Why do people want to be listened to? Well, sometimes it’s because they have something important to say, sometimes it makes them feel valued, and sometimes it helps them to see things more clearly afterwards.
Most people think listening is about paying attention and resisting the temptation to say things. Well, that’s part of the skill but another is learning to adapt your listening skills to the mood of the moment. The needed to listen to your partner are different to those needed to listen to an angry person, or someone who is depressed. Here are some examples:
Listening to Teens
As parents, or simply adults, we are used to guiding, shaping or directing the activities and thoughts of younger people. When a teen really want someone to listen however, the last thing they want is to hear someone tell tell them what to do, or say.

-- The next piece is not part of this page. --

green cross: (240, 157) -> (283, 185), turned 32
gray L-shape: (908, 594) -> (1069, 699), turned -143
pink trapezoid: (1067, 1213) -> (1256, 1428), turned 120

Of course it’s all about sensing the depth and intensity of the topic. The teen years are some of the most difficult and confusing we experience and talking to someone who knows how to listen can be immensely reassuring and helpful.

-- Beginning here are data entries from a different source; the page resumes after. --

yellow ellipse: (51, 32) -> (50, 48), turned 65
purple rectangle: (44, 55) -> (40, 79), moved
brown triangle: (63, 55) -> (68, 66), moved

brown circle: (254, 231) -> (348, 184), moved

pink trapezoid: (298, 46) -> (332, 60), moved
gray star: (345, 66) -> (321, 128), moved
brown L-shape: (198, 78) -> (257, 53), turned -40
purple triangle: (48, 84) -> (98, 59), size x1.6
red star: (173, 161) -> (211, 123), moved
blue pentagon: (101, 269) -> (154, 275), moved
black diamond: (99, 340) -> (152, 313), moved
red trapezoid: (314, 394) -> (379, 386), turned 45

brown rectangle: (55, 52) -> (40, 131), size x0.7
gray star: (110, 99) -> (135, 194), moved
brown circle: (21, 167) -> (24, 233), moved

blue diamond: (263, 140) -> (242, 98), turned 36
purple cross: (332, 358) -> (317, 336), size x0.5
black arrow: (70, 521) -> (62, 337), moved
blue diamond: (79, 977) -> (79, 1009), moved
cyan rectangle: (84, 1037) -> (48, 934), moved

Listening blocks occur for all sorts of reasons. For example, if the listener says they went through something similar at that age, it may or may not be well received. Low moods especially in teens are quite painful. They may just want to share this, not listen about yours. Another common mistake is assuming the person is speaking because they want your advice. In fact this can shut a conversation down because it can give the impression you are seeking closure.
Listening is about giving sufficient space for the speaker to find their words. Click To Tweet It’s about allowing them to stumble, and retrace, and to pause for thought. It’s not about using the time they speak to formulate your next response to them. If they are upset it’s sometimes about resisting the temptation to look for the silver lining and to share that space with them for a time.
It may seem ironic but saying very little can be received in ways that suggest you’ve imparted words of great wisdom. The fact that your body language is engaged and your ears are open is often more significant than any words you may impart. Silence can be a friend so don’t be uncomfortable with it. Talking through a problem often takes time to frame and reframe and your presence more than your words is of greatest benefit.
Listening to Anger
Having someone bellow in your face isn’t pleasant. For one thing it may look as if things could boil over into violence, but actually that’s rarely the case. Feeling threatened is different to being threatened and it helps to know what’s behind anger.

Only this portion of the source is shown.